» **Directions for this task**: State only how many lines below include the string "Aceita".

» **Dataset entries**:
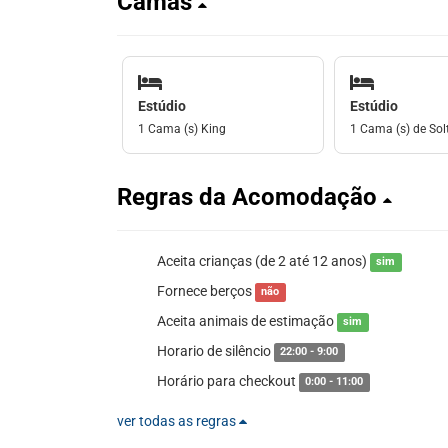
Camas
Estúdio
Estúdio
1 Cama (s) King
1 Cama (s) de Solt
Regras da Acomodação
Aceita crianças (de 2 até 12 anos)
sim
Fornece berços
não
Aceita animais de estimação
sim
Horario de silêncio
22:00 - 9:00
Horário para checkout
0:00 - 11:00
ver todas as regras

» **Response area**: 2